++++ The records

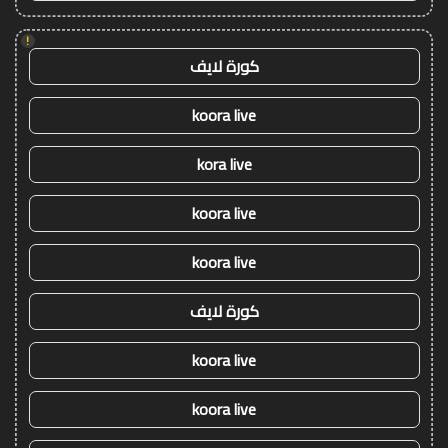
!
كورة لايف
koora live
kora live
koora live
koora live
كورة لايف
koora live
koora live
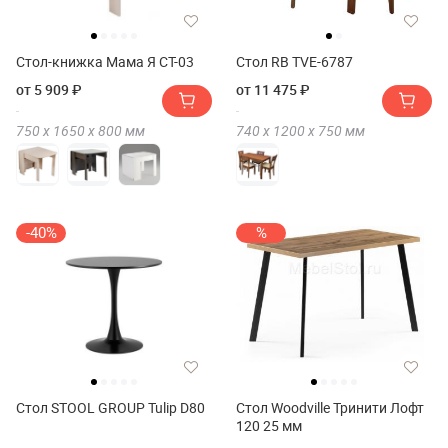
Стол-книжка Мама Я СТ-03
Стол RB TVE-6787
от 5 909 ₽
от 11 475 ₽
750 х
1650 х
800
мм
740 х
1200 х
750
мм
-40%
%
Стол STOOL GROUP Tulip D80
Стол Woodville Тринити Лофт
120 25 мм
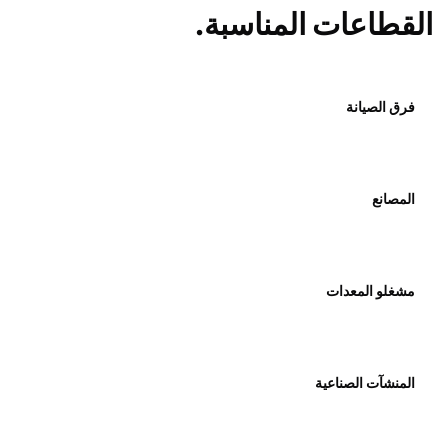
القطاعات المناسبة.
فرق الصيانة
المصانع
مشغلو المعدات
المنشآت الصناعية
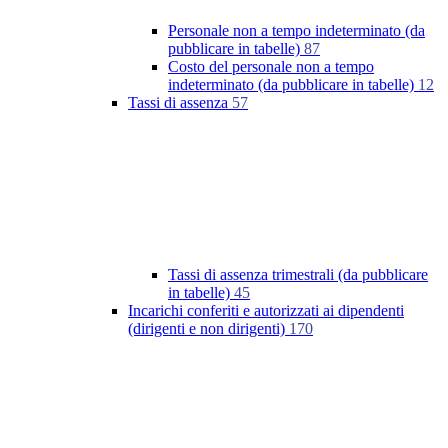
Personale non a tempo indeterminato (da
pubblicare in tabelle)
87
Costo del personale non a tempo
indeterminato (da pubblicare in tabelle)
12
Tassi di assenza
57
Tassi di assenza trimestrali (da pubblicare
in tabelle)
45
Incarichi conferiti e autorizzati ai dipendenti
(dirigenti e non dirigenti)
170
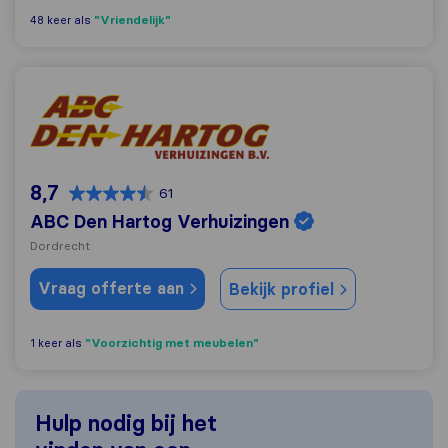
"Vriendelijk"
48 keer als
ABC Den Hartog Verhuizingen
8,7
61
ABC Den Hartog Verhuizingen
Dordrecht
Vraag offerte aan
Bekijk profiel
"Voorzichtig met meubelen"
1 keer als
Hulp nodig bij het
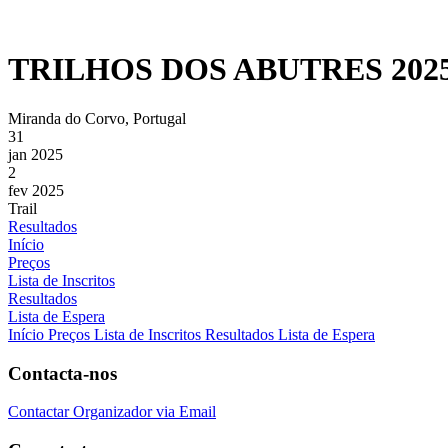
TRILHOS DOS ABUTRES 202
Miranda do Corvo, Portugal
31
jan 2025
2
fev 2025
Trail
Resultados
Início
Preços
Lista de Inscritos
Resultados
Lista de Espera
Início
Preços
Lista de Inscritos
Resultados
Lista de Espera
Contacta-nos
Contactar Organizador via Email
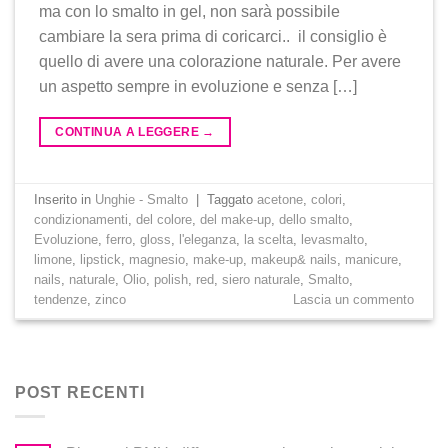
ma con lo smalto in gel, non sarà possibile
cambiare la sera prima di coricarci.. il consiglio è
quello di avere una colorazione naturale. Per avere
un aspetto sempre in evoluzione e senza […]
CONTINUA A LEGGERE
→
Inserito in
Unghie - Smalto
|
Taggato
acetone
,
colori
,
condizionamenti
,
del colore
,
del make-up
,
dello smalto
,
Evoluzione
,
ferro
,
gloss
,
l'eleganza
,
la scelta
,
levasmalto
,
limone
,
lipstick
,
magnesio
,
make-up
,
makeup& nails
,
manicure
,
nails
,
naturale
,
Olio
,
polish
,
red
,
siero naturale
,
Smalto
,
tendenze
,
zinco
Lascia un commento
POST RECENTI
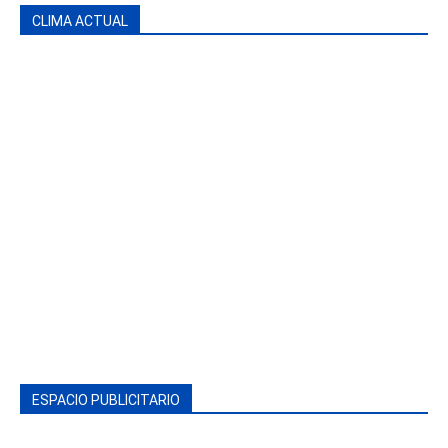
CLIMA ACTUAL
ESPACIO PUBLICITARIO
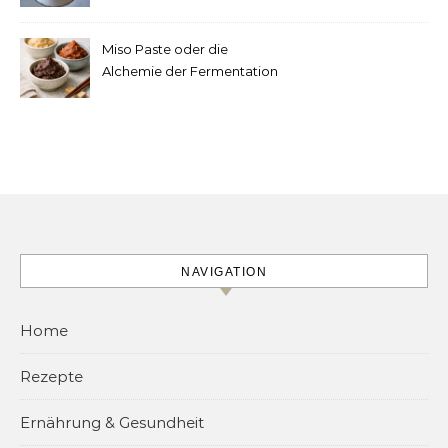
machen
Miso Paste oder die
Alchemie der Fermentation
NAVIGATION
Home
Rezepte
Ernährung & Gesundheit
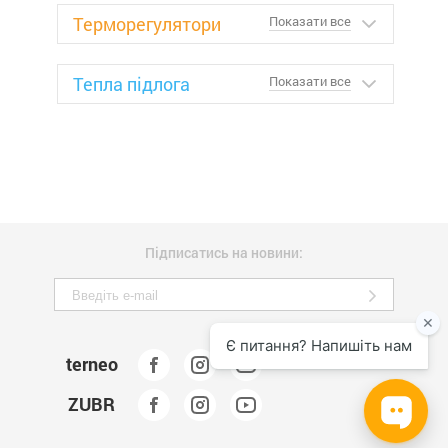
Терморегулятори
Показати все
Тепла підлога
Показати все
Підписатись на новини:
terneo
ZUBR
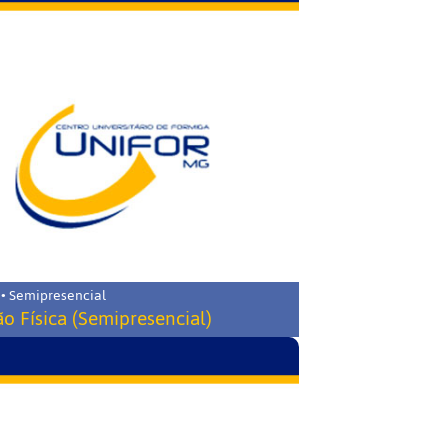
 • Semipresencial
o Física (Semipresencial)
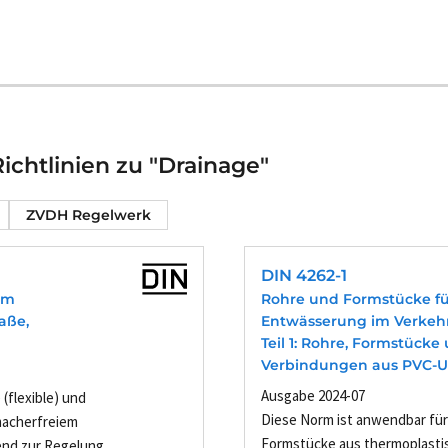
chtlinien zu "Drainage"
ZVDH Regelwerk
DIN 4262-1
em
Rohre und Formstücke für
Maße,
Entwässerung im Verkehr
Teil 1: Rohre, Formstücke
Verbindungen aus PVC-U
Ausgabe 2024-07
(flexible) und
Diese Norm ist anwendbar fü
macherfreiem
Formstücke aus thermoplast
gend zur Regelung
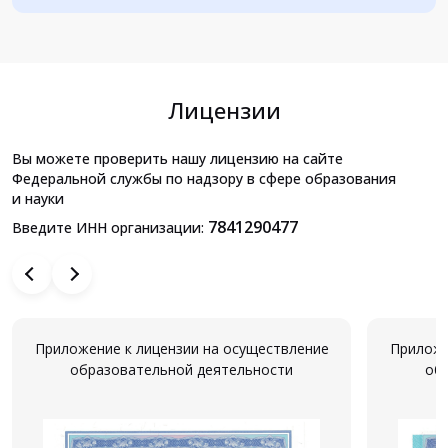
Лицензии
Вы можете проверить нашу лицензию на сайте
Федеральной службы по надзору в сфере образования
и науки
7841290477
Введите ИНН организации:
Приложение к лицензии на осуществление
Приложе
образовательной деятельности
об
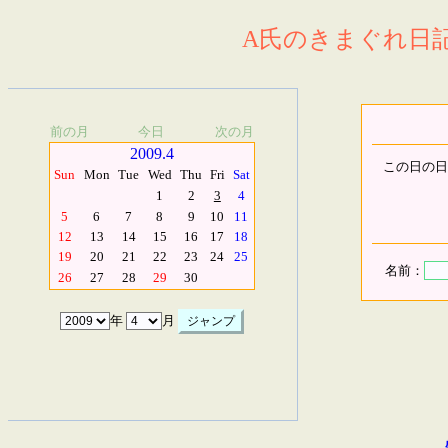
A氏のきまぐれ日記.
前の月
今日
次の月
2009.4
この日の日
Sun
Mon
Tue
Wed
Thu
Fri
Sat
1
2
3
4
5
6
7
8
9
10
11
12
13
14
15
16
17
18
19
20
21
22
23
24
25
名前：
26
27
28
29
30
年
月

++++++++
++++ The records

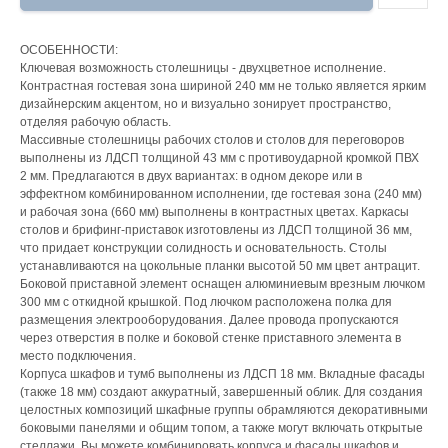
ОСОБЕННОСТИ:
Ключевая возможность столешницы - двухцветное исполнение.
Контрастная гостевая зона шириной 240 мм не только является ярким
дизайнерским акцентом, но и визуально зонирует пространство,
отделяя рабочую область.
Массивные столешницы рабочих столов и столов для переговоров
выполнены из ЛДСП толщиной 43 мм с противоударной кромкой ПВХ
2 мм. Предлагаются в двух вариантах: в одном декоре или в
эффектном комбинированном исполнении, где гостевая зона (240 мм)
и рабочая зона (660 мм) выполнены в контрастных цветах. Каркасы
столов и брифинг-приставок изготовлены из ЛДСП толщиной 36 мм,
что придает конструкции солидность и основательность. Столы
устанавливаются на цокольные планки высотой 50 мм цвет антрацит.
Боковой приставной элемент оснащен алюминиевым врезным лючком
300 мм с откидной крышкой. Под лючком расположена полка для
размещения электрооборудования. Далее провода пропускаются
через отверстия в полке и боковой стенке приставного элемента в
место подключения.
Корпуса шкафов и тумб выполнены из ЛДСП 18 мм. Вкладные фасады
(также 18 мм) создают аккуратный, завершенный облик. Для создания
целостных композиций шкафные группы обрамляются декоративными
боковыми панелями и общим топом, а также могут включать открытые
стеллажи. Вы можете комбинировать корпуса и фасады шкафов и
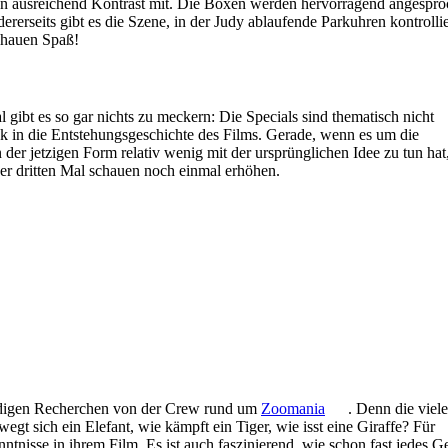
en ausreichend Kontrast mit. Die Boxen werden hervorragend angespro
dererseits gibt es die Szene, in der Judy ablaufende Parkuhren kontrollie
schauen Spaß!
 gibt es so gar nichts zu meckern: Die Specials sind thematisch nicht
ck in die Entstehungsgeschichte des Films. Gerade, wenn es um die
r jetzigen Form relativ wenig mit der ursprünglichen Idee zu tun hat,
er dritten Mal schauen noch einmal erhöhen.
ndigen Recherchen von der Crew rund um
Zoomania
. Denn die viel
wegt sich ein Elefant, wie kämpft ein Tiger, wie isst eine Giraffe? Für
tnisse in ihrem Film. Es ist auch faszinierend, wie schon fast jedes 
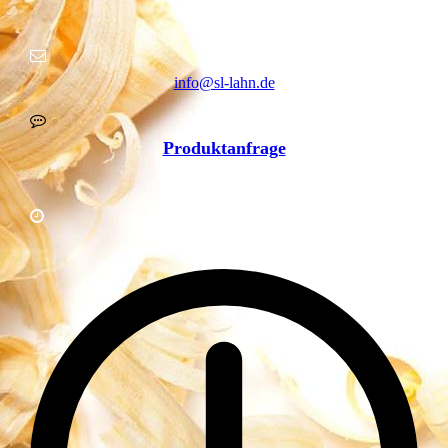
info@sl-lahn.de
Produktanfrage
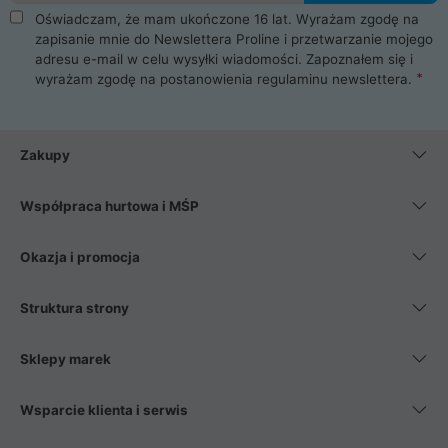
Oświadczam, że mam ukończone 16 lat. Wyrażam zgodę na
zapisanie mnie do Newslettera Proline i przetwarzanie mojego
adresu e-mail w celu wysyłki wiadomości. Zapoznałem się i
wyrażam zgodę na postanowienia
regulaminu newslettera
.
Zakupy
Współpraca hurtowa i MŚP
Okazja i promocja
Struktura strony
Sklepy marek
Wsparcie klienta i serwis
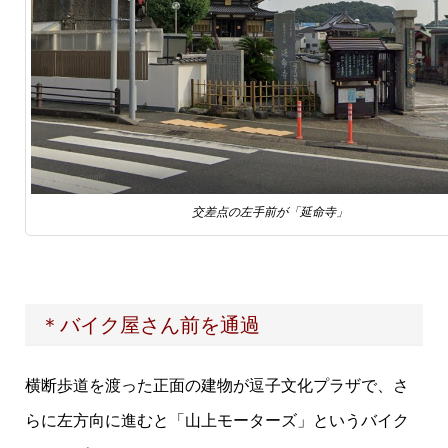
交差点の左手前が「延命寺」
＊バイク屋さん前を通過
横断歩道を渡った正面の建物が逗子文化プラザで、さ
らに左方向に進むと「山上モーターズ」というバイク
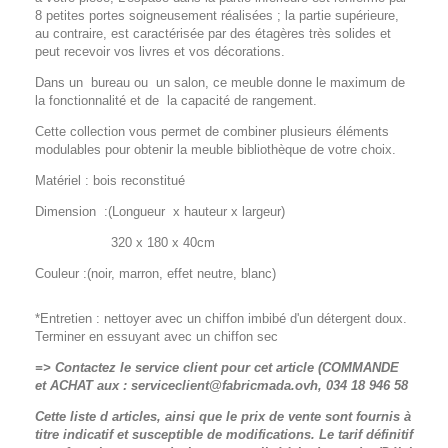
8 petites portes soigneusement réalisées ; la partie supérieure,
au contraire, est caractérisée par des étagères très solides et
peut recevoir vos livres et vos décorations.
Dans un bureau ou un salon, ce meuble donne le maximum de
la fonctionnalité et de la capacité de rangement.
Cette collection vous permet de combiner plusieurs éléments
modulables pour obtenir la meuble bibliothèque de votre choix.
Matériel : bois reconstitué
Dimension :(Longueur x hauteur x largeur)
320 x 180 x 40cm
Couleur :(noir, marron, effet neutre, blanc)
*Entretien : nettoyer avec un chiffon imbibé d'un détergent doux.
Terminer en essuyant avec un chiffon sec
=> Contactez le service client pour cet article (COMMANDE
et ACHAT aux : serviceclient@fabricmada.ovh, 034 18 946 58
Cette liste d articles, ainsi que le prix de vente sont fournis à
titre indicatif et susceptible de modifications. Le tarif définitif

++++++++

■ The problem: Reproduce, exactly and only, the lines of the records above starting at the line with "ck in die Entstehungsgeschichte" and ending at the line with "Oświadczam, że mam", both included. Leave every picture out.

■ Task output:
ck in die Entstehungsgeschichte des Films. Gerade, wenn es um die
r jetzigen Form relativ wenig mit der ursprünglichen Idee zu tun hat,
er dritten Mal schauen noch einmal erhöhen.
ndigen Recherchen von der Crew rund um
Zoomania
. Denn die viel
wegt sich ein Elefant, wie kämpft ein Tiger, wie isst eine Giraffe? Für
tnisse in ihrem Film. Es ist auch faszinierend, wie schon fast jedes 
info@sl-lahn.de
Produktanfrage
Oświadczam, że mam ukończone 16 lat. Wyrażam zgodę na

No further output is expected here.